-------- Supplied data --------
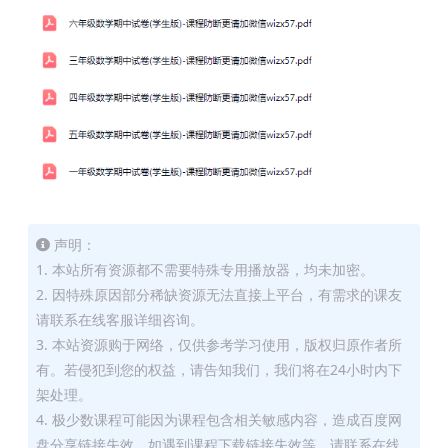
声明：
1. 本站所有资源都不需要特殊专用播放器，均未加密。
2. 因特殊原因部分稀缺资源无法直接上平台，有需求的课友
请联系在线客服详细咨询。
3. 本站资源购于网络，仅供参考学习使用，版权归原作者所
有。若侵犯到您的权益，请告知我们，我们将在24小时内下
架处理。
4. 极少数课程可能因为课程包含相关敏感内容，造成百度网
盘分享链接失效，如遇到课程下载链接失效等，请联系在线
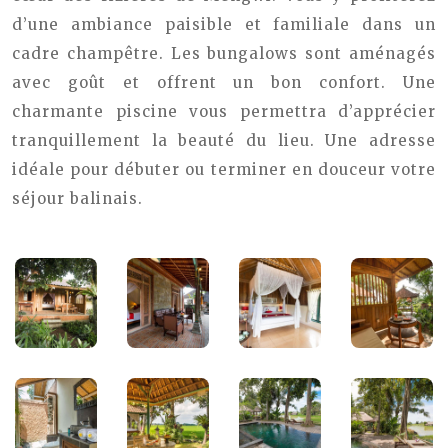
d’une ambiance paisible et familiale dans un
cadre champêtre. Les bungalows sont aménagés
avec goût et offrent un bon confort. Une
charmante piscine vous permettra d’apprécier
tranquillement la beauté du lieu. Une adresse
idéale pour débuter ou terminer en douceur votre
séjour balinais.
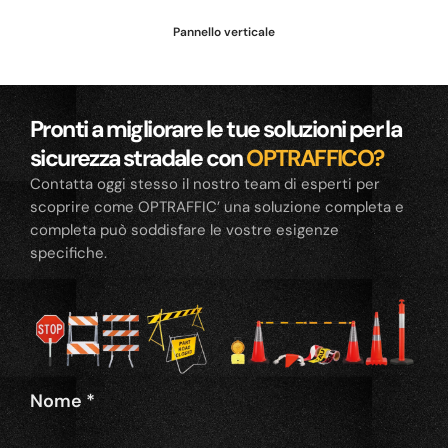
Pannello verticale
Pronti a migliorare le tue soluzioni per la
sicurezza stradale con
OPTRAFFICO?
Contatta oggi stesso il nostro team di esperti per
scoprire come OPTRAFFIC’ una soluzione completa e
completa può soddisfare le vostre esigenze
specifiche.
Nome
*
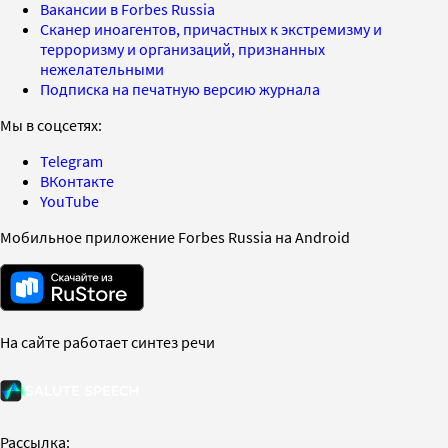
Вакансии в Forbes Russia
Сканер иноагентов, причастных к экстремизму и
терроризму и организаций, признанных
нежелательными
Подписка на печатную версию журнала
Мы в соцсетях:
Telegram
ВКонтакте
YouTube
Мобильное приложение Forbes Russia на Android
На сайте работает синтез речи
Рассылка:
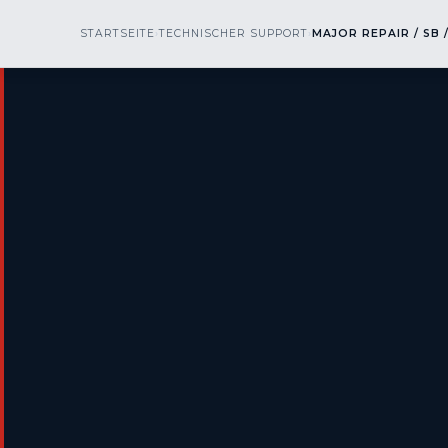
kr
nos
STARTSEITE
›
TECHNISCHER SUPPORT
OBERFLÄCHENVERFAHREN
›
MAJOR REPAIR / SB 
▾
BRANCH
engineering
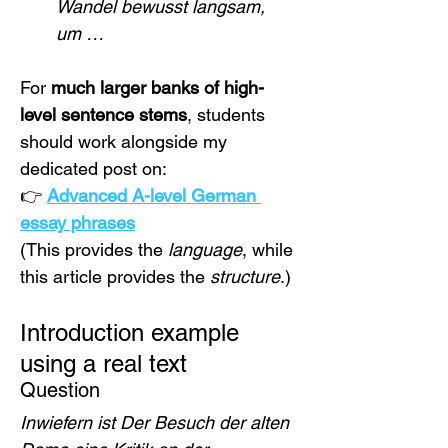
Wandel bewusst langsam, 
um …
For 
much larger banks of high-
level sentence stems
, students 
should work alongside my 
dedicated post on:
👉 
Advanced A-level German 
essay phrases
(This provides the 
language
, while 
this article provides the 
structure
.)
Introduction example 
using a real text
Question
Inwiefern ist Der Besuch der alten 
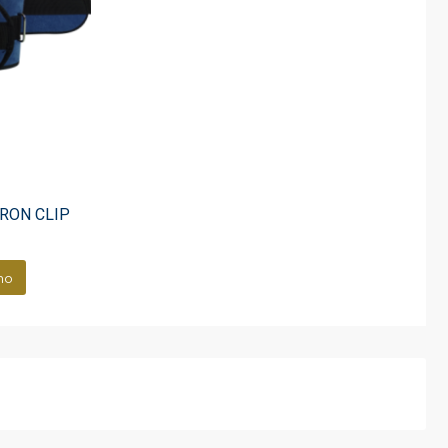
IRON CLIP
ho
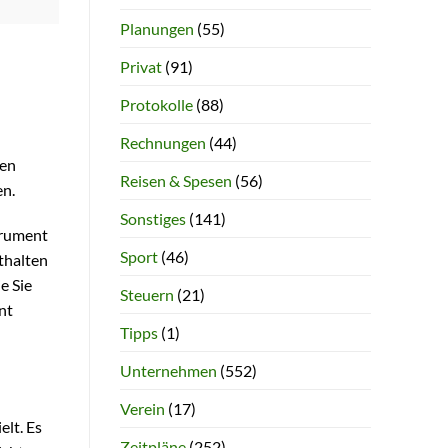
Planungen
(55)
Privat
(91)
Protokolle
(88)
Rechnungen
(44)
ten
Reisen & Spesen
(56)
en.
Sonstiges
(141)
trument
Sport
(46)
sthalten
e Sie
Steuern
(21)
nt
Tipps
(1)
Unternehmen
(552)
Verein
(17)
lt. Es
Zeitpläne
(252)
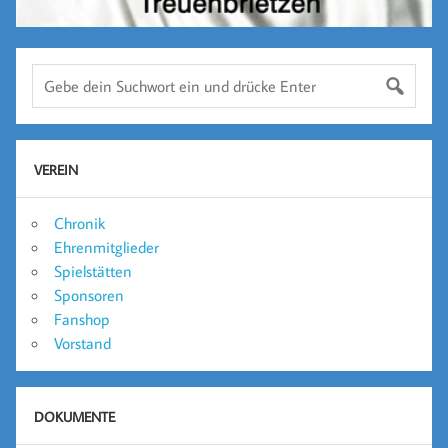
VEREIN
Chronik
Ehrenmitglieder
Spielstätten
Sponsoren
Fanshop
Vorstand
DOKUMENTE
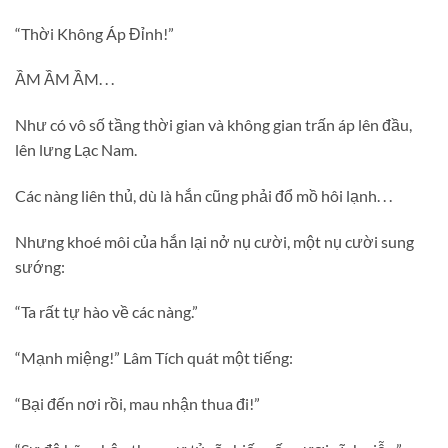
“Thời Không Áp Đỉnh!”
ẦM ẦM ẦM. . .
Như có vô số tầng thời gian và không gian trấn áp lên đầu,
lên lưng Lạc Nam.
Các nàng liên thủ, dù là hắn cũng phải đổ mồ hôi lạnh. . .
Nhưng khoé môi của hắn lại nở nụ cười, một nụ cười sung
sướng:
“Ta rất tự hào về các nàng.”
“Mạnh miệng!” Lâm Tích quát một tiếng:
“Bại đến nơi rồi, mau nhận thua đi!”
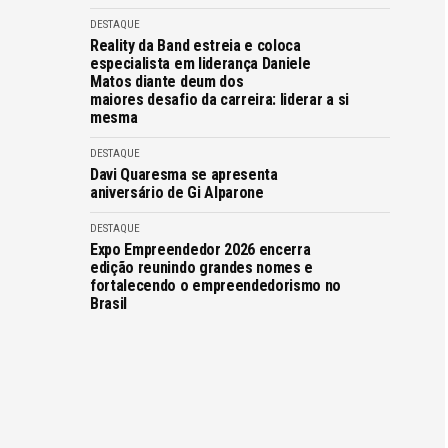
DESTAQUE
Reality da Band estreia e coloca
especialista em liderança Daniele
Matos diante deum dos
maiores desafio da carreira: liderar a si
mesma
DESTAQUE
Davi Quaresma se apresenta
aniversário de Gi Alparone
DESTAQUE
Expo Empreendedor 2026 encerra
edição reunindo grandes nomes e
fortalecendo o empreendedorismo no
Brasil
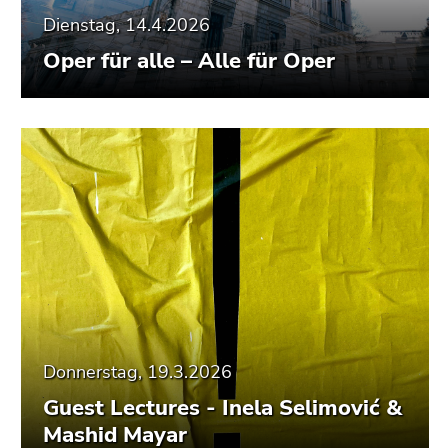
Dienstag, 14.4.2026
Oper für alle – Alle für Oper
Donnerstag, 19.3.2026
Guest Lectures - Inela Selimović &
Mashid Mayar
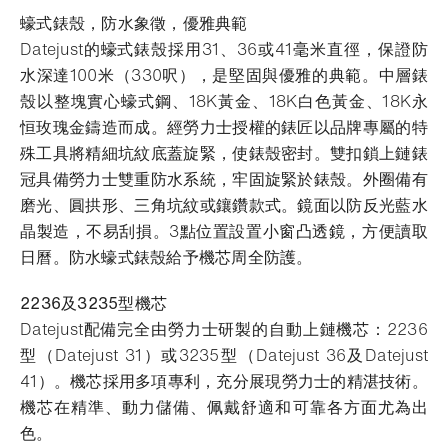
蠔式錶殼，防水象徵，優雅典範
Datejust的蠔式錶殼採用31、36或41毫米直徑，保證防
水深達100米（330呎），是堅固與優雅的典範。中層錶
殼以整塊實心蠔式鋼、18K黃金、18K白色黃金、18K永
恒玫瑰金鑄造而成。經勞力士授權的錶匠以品牌專屬的特
殊工具將精細坑紋底蓋旋緊，使錶殼密封。雙扣鎖上鏈錶
冠具備勞力士雙重防水系統，牢固旋緊於錶殼。外圈備有
磨光、圓拱形、三角坑紋或鑲鑽款式。鏡面以防反光藍水
晶製造，不易刮損。3點位置設置小窗凸透鏡，方便讀取
日曆。防水蠔式錶殼給予機芯周全防護。
2236及3235型機芯
Datejust配備完全由勞力士研製的自動上鏈機芯：2236
型（Datejust 31）或3235型（Datejust 36及Datejust
41）。機芯採用多項專利，充分展現勞力士的精湛技術。
機芯在精準、動力儲備、佩戴舒適和可靠各方面尤為出
色。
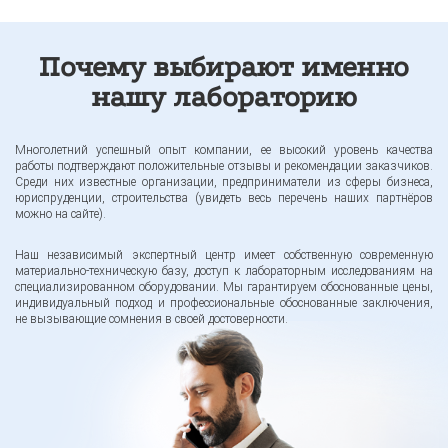
Почему выбирают именно
нашу лабораторию
Многолетний успешный опыт компании, ее высокий уровень качества
работы подтверждают положительные отзывы и рекомендации заказчиков.
Среди них известные организации, предприниматели из сферы бизнеса,
юриспруденции, строительства (увидеть весь перечень наших партнёров
можно на сайте).
Наш независимый экспертный центр имеет собственную современную
материально-техническую базу, доступ к лабораторным исследованиям на
специализированном оборудовании. Мы гарантируем обоснованные цены,
индивидуальный подход и профессиональные обоснованные заключения,
не вызывающие сомнения в своей достоверности.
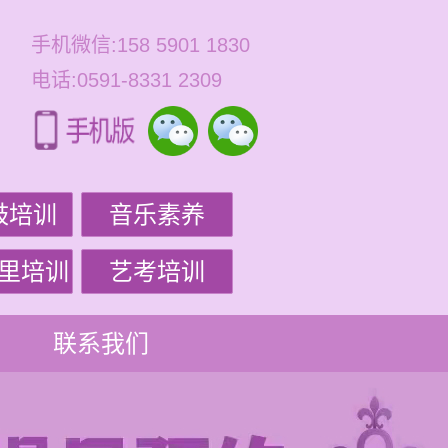
手机微信:158 5901 1830
电话:0591-8331 2309
鼓培训
音乐素养
里培训
艺考培训
联系我们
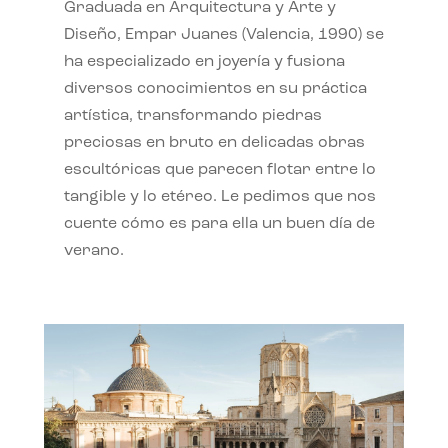
Graduada en Arquitectura y Arte y
Diseño, Empar Juanes (Valencia, 1990) se
ha especializado en joyería y fusiona
diversos conocimientos en su práctica
artística, transformando piedras
preciosas en bruto en delicadas obras
escultóricas que parecen flotar entre lo
tangible y lo etéreo. Le pedimos que nos
cuente cómo es para ella un buen día de
verano.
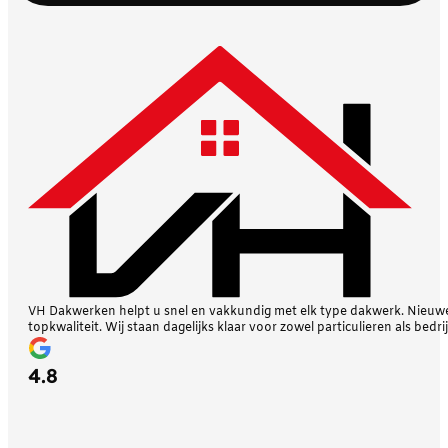
VH Dakwerken helpt u snel en vakkundig met elk type dakwerk. Nieuwe 
topkwaliteit. Wij staan dagelijks klaar voor zowel particulieren als bedri
4.8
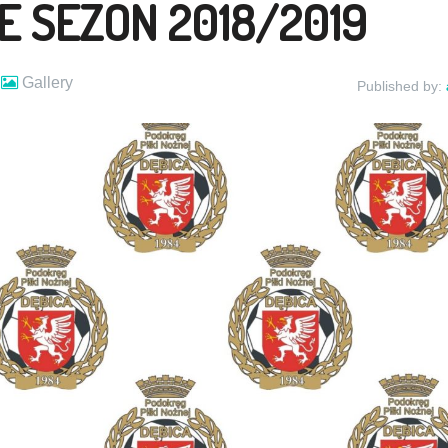
 SEZON 2018/2019
Gallery
Published by:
--------
About this exercise:
The records above should be retyped in full and exactly; omit the pictures.

Task output:
声明：
1. 本站所有资源都不需要特殊专用播放器，均未加密。
2. 因特殊原因部分稀缺资源无法直接上平台，有需求的课友
请联系在线客服详细咨询。
3. 本站资源购于网络，仅供参考学习使用，版权归原作者所
有。若侵犯到您的权益，请告知我们，我们将在24小时内下
架处理。
4. 极少数课程可能因为课程包含相关敏感内容，造成百度网
盘分享链接失效，如遇到课程下载链接失效等，请联系在线
d’une ambiance paisible et familiale dans un
cadre champêtre. Les bungalows sont aménagés
avec goût et offrent un bon confort. Une
charmante piscine vous permettra d’apprécier
tranquillement la beauté du lieu. Une adresse
idéale pour débuter ou terminer en douceur votre
séjour balinais.
Pannello verticale
Pronti a migliorare le tue soluzioni per la
sicurezza stradale con
OPTRAFFICO?
Contatta oggi stesso il nostro team di esperti per
scoprire come OPTRAFFIC’ una soluzione completa e
completa può soddisfare le vostre esigenze
specifiche.
Nome
*
Вакансии в Forbes Russia
Сканер иноагентов, причастных к экстремизму и
терроризму и организаций, признанных
нежелательными
Подписка на печатную версию журнала
Мы в соцсетях:
Telegram
ВКонтакте
YouTube
Мобильное приложение Forbes Russia на Android
На сайте работает синтез речи
Рассылка:
kr
nos
STARTSEITE
›
TECHNISCHER SUPPORT
OBERFLÄCHENVERFAHREN
›
MAJOR REPAIR / SB 
▾
BRANCH
engineering
Wandel bewusst langsam, 
um …
For 
much larger banks of high-
level sentence stems
, students 
should work alongside my 
dedicated post on:
👉 
Advanced A-level German 
essay phrases
(This provides the 
language
, while 
this article provides the 
structure
.)
Introduction example 
using a real text
Question
Inwiefern ist Der Besuch der alten 
IRON CLIP
ho
Planungen
(55)
Privat
(91)
Protokolle
(88)
Rechnungen
(44)
ten
Reisen & Spesen
(56)
en.
Sonstiges
(141)
trument
Sport
(46)
sthalten
e Sie
Steuern
(21)
nt
Tipps
(1)
Unternehmen
(552)
Verein
(17)
lt. Es
Zeitpläne
(252)
VEREIN
Chronik
Ehrenmitglieder
Spielstätten
Sponsoren
Fanshop
Vorstand
DOKUMENTE
“Thời Không Áp Đỉnh!”
ẦM ẦM ẦM. . .
Như có vô số tầng thời gian và không gian trấn áp lên đầu,
lên lưng Lạc Nam.
Các nàng liên thủ, dù là hắn cũng phải đổ mồ hôi lạnh. . .
Nhưng khoé môi của hắn lại nở nụ cười, một nụ cười sung
sướng:
“Ta rất tự hào về các nàng.”
“Mạnh miệng!” Lâm Tích quát một tiếng:
“Bại đến nơi rồi, mau nhận thua đi!”
DESTAQUE
Reality da Band estreia e coloca
especialista em liderança Daniele
Matos diante deum dos
maiores desafio da carreira: liderar a si
mesma
DESTAQUE
Davi Quaresma se apresenta
aniversário de Gi Alparone
DESTAQUE
Expo Empreendedor 2026 encerra
edição reunindo grandes nomes e
fortalecendo o empreendedorismo no
Brasil
Dienstag, 14.4.2026
Oper für alle – Alle für Oper
Donnerstag, 19.3.2026
Guest Lectures - Inela Selimović &
Mashid Mayar
蠔式錶殼，防水象徵，優雅典範
Datejust的蠔式錶殼採用31、36或41毫米直徑，保證防
水深達100米（330呎），是堅固與優雅的典範。中層錶
殼以整塊實心蠔式鋼、18K黃金、18K白色黃金、18K永
恒玫瑰金鑄造而成。經勞力士授權的錶匠以品牌專屬的特
殊工具將精細坑紋底蓋旋緊，使錶殼密封。雙扣鎖上鏈錶
冠具備勞力士雙重防水系統，牢固旋緊於錶殼。外圈備有
磨光、圓拱形、三角坑紋或鑲鑽款式。鏡面以防反光藍水
晶製造，不易刮損。3點位置設置小窗凸透鏡，方便讀取
日曆。防水蠔式錶殼給予機芯周全防護。
2236及3235型機芯
Datejust配備完全由勞力士研製的自動上鏈機芯：2236
型（Datejust 31）或3235型（Datejust 36及Datejust
41）。機芯採用多項專利，充分展現勞力士的精湛技術。
機芯在精準、動力儲備、佩戴舒適和可靠各方面尤為出
色。
Почему выбирают именно
нашу лабораторию
Многолетний успешный опыт компании, ее высокий уровень качества
работы подтверждают положительные отзывы и рекомендации заказчиков.
Среди них известные организации, предприниматели из сферы бизнеса,
юриспруденции, строительства (увидеть весь перечень наших партнёров
можно на сайте).
Наш независимый экспертный центр имеет собственную современную
материально-техническую базу, доступ к лабораторным исследованиям на
специализированном оборудовании. Мы гарантируем обоснованные цены,
индивидуальный подход и профессиональные обоснованные заключения,
не вызывающие сомнения в своей достоверности.
手机微信:158 5901 1830
电话:0591-8331 2309
鼓培训
音乐素养
里培训
艺考培训
联系我们
Graduada en Arquitectura y Arte y
Diseño, Empar Juanes (Valencia, 1990) se
ha especializado en joyería y fusiona
diversos conocimientos en su práctica
artística, transformando piedras
preciosas en bruto en delicadas obras
escultóricas que parecen flotar entre lo
tangible y lo etéreo. Le pedimos que nos
cuente cómo es para ella un buen día de
verano.
VH Dakwerken helpt u snel en vakkundig met elk type dakwerk. Nieuwe 
topkwaliteit. Wij staan dagelijks klaar voor zowel particulieren als bedri
4.8
 SEZON 2018/2019
Gallery
Published by:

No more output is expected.